Give only the number of lines in the data that include the string "sich".

(Data begins)

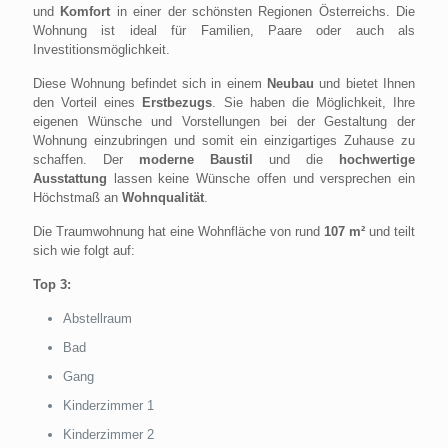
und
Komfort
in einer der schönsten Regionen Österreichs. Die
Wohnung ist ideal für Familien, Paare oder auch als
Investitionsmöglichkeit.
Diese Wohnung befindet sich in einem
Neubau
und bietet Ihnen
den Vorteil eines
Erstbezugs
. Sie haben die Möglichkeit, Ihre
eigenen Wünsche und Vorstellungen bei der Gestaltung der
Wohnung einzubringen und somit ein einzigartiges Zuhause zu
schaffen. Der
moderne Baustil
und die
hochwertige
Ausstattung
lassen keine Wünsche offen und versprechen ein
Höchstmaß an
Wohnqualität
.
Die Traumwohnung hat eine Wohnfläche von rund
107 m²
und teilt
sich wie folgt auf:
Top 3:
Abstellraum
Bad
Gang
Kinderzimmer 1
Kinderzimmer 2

(Data ends)
(Data begins)

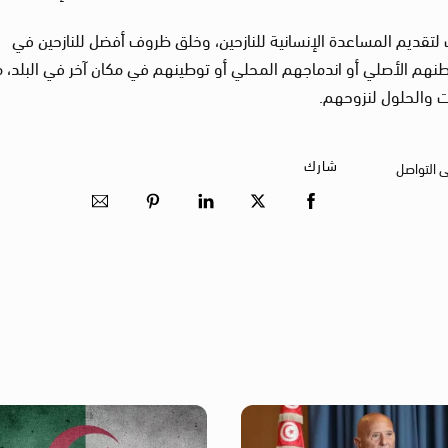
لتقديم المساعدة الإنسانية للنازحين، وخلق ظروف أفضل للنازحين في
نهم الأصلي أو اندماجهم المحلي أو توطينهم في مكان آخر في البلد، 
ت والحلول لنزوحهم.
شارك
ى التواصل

(Data ends)

The answer: 2